A Ballad of Time and Madness

by Kevin Koperski

"Isabel!"

The voice sang through the streets and danced with expectation.

"Isabel," it cried again. "Isabel!"

The voice was a song, and it was the song of a man beholden to nothing, a man on the verge of storied accomplishment, a Conquistador under the arches of the chamber where his treasure had hidden for centuries. The song was mournful, having been uttered only in whispers and cries for over a decade. It was fearful, having been the theme of countless nightmares. It was hopeful, tinged with the magic of dreams and an unquenchable thirst for passion. And it was powerful, indeed more powerful than any tune in the long history of Time, but let us come to that later.

The voice sprang from the lips of our Conquistador as he sprinted down unfamiliar streets chasing after footsteps. A single turn remained in the road ahead, a blind corner between two souls and their destiny. But destiny is a shady thing, a mistress of the future, easily cast aside by the greed and jealous nature of reality once two souls are reunited. Reality, it's been said, maintains a disturbingly unromantic outlook on the nature of souls.

But Fernando, for that was our Conquistador's name, darted around that final turn with abandon, searching for his destiny, longing for his Isabel. He knew she was nearby, and his news could wait no longer. How many years had he worked toward this moment? How often had he dreamt it, rehearsed it, played out its conclusion in the quiet rooms of his apartment? When the questions came from worried family, when the bill collectors knocked down his door demanding payment, when other women snuggled close in bed, naked, satisfied, and asked why he was so distant, so untrusting, so secretive, what answer did he always want to offer? What answer justified their concerns? It was an answer he never spoke, because they could never understand. The answer was Isabel. And the answer would always be Isabel.

He sang her name again, and as before the song spun with expectation, licking at the cobblestones, twisting around the street lamps. It filled the night with warmth and anticipation, and every pair of feet walking the streets hesitated. Every man felt a pang of empathy. Every woman with a romantic heart recognized the longing, and each secretly wished she was the object of the singer's desire.
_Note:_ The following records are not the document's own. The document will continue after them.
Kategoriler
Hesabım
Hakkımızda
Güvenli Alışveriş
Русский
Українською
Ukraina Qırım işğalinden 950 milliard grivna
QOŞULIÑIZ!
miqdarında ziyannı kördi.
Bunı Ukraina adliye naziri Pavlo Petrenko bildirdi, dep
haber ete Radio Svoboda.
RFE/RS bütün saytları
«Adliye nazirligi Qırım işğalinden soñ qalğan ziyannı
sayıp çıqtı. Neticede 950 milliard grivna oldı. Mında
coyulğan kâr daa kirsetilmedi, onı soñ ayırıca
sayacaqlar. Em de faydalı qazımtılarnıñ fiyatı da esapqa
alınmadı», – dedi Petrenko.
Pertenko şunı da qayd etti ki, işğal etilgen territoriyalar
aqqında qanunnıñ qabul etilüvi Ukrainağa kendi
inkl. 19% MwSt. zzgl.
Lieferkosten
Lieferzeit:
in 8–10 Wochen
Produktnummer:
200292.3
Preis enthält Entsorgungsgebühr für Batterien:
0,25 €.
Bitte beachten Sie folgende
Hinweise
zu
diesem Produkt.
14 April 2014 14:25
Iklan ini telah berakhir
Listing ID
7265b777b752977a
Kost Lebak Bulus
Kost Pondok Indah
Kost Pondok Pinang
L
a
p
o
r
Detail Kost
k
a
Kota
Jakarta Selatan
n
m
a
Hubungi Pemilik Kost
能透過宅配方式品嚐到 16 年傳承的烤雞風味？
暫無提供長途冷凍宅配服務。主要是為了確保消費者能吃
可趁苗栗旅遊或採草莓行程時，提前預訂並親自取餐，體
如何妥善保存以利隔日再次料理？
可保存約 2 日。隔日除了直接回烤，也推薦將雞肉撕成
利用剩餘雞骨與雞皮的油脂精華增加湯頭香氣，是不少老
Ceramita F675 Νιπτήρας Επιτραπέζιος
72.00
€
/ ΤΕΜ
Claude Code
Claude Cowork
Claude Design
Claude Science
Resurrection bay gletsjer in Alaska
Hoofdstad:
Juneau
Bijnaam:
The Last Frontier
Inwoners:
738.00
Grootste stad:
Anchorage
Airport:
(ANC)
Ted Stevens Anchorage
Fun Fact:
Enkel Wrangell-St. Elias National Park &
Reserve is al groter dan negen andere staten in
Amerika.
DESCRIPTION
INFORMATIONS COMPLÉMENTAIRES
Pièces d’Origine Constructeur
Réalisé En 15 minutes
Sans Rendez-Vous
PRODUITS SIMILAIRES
Longing of such an exuberant nature is rare, as is the love that propels that longing into madness.

Isabel was a romantic soul, but there is a difference between wishing you were the object of someone's affection and hearing the wind cry your name in the night. Fernando knew this. He wanted to reach her before she fled in fear. And there she was walking with friends, ahead in the faint glow of a sidewalk streetlamp.  They were heading home, all five of them, from a night at the theater, and they stopped to listen when they heard his song. He watched them tease Isabel, amused by the coincidence of her name on the tongue of a mystery. Perhaps they didn't yet understand, and perhaps that's why they turned, startled and in unison, when his footsteps chased them through the night.

"Isabel!" he cried. He stopped a dozen paces from the women, and a moment later Isabel emerged, at long last, stepping forward out of the crowd. She was as beautiful as Time itself, and he should know, for he had an intimate relationship with Time.

"Fernando?" she asked. It was only partly a question of identity. Mostly it was a demand for answers. She could fit more meanings into a single word than anyone he knew. But it was his name, and they were her lips, and nothing else mattered.

"I've been looking for you," he said.

"And you've found me. But why?"

He smiled at her. It was a proud smile, a naïve smile, a smile blinded by too many years of imagination.

"Don't grin like an idiot," she said. "It's cold, and my friends have places to be."

"Send them home. I have something to show you."

"Show me then, and be done with it."

"I did it, Isabel. It took me a long a time, but I found a way. You asked, and I succeeded."

"What did I ask, Fernando?"

"Remember your words on the pier when you touched my hand?"

"No."

"Come now, you remember. Under the stars, gazing at ships on the Med. Your hair was crazy from dancing in that lucky westerly wind. You touched my hand and wished upon the moonlight…"

"Fernando, that was fourteen years ago."

"I know you remember. It was your wedding night, and a woman never forgets her wedding night."

"Can you blame me for trying to forget?"

One of her friends, standing in the group of confused women, asked, "Is everything okay?"

Isabel turned and stepped backwards, nodding her head. "I'm sorry, Fernando. It's nice to see you. Been a long time. But I’ve got to go. Take care of yourself."

Fernando reached for her arm. "I guess you don't remember."

"I'm sorry," she answered, pulling away and turning to her friends.

But our Conquistador was not so easily discouraged. He suffered, as all daring explorers do, from an abundance of ego and pride, and why not? He had achieved the impossible. And he saw hesitation in her steps.

"Isabel," he said. "Let me help you remember."

He lifted his chin then, inhaled, and began to sing. Isabel, to the surprise of her friends, stopped walking and turned to listen.

His voice began low, faintly audible beneath the sounds of wind in the air and leaves on the road, but soon it grew bolder, his words louder, and the wind gained strength. The Heavens twitched, the ground laughed, leaves jumped into the air. Clouds parted and the moon spun. They heard tides crash against invisible breakers in the distant sea. He sang, and the world lifted itself up into heightened awareness, and those who at that moment breathed the earth's air ascended into calm euphoria. They were drunk on the magic of his melody. And when he reached the song's crescendo, the last word of the last chorus, it being the wondrous and fantastical name of Isabel, the stars began to fall from the sky, cascading in a sparkly fall of illumination, as though the universe might collapse upon itself but remain beautiful amid endless destruction.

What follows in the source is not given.